Science.gov 4.0 delves deep into the Web
- By Trudy Walsh
- Feb 16, 2007
The latest version of Science.gov, the search portal that trawls the Web for scientific information in 30 federal scientific databases and more than 1,800 Web sites, features a relevancy ranking architecture that can retrieve the full text of documents.
Launched today, Version 4.0 uses DeepRank, a relevancy ranking algorithm that returns more targeted results than previous versions.
DeepRank uses information gathered from the full-text document to perform relevancy ranking. Earlier versions of Science.gov relied on MetaRank, which ranked queries based on metadata, bibliographic information such as title, author, date or abstract, and QuickRank, which relied on the document's title and short snippets of information.
DeepRank actually downloads and indexes documents, said Walter Warnick, director of the Energy Department's Office of Scientific and Technical Information. Commercial search engines such as Google crawl the Web by attempting 'to visit each Web page they can find and make an index of that page. Science.gov does federated searching,' searching pre-identified databases. 'When the hits come back, they have to be sorted,' Warnick said. 'Otherwise patrons will be overwhelmed with hundreds of thousands of hits.'
All three relevancy ranking algorithms'DeepRank, MetaRank and QuickRank'were developed by Deep Web Technologies of Santa Fe, N.M.

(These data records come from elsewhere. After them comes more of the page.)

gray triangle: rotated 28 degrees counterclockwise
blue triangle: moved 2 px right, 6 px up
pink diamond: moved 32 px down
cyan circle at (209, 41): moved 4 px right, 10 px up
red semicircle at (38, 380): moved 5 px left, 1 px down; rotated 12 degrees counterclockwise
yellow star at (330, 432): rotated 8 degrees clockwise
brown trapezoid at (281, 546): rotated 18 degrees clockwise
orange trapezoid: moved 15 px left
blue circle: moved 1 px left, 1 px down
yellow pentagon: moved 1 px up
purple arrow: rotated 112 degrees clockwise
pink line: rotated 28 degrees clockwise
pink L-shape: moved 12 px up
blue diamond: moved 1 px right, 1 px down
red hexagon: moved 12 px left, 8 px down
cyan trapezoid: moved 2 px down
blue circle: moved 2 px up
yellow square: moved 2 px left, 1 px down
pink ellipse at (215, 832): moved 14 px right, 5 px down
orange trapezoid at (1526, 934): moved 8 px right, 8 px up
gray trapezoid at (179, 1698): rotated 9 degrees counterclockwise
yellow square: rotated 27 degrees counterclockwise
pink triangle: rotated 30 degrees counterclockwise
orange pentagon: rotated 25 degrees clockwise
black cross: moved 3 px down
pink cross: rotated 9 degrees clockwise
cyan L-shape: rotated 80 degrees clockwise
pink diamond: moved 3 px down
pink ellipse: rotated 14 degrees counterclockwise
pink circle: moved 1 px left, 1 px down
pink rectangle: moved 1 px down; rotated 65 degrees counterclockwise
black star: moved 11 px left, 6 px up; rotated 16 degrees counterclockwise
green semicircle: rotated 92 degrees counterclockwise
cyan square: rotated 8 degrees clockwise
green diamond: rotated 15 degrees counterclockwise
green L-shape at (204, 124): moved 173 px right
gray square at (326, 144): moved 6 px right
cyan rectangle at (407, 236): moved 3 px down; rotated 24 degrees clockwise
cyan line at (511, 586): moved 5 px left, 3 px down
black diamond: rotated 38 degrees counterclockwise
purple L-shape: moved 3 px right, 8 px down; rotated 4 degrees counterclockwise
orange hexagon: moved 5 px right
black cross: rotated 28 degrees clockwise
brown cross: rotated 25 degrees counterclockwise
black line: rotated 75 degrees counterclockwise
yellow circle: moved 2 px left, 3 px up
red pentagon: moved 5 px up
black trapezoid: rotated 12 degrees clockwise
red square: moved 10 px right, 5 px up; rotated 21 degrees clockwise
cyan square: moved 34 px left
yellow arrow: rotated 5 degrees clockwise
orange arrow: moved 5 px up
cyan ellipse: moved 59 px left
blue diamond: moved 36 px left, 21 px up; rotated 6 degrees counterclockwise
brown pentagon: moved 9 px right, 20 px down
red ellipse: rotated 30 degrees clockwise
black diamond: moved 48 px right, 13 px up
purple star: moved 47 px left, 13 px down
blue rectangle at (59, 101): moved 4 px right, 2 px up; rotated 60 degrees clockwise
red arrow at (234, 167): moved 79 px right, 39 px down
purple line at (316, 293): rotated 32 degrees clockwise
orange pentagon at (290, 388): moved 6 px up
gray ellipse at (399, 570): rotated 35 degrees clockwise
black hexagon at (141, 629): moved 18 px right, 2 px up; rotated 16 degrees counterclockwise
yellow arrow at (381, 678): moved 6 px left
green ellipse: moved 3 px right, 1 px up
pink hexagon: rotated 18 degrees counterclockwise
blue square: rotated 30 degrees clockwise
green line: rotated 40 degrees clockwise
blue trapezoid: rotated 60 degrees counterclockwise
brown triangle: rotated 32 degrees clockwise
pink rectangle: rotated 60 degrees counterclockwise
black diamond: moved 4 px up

Science.gov is free and requires no registration. The portal is hosted by the Energy Department's Office of Scientific and Technical Information. Members of the Science.gov Alliance include the Agriculture, Commerce, Defense, Education, Energy, Health and Human Services and Interior departments, and the Environmental Protection Agency, the Government Printing Office, NASA, and the National Science Foundation. Some support is also provided by the National Archives and Records Adminstration.
Trudy Walsh is a senior writer for GCN.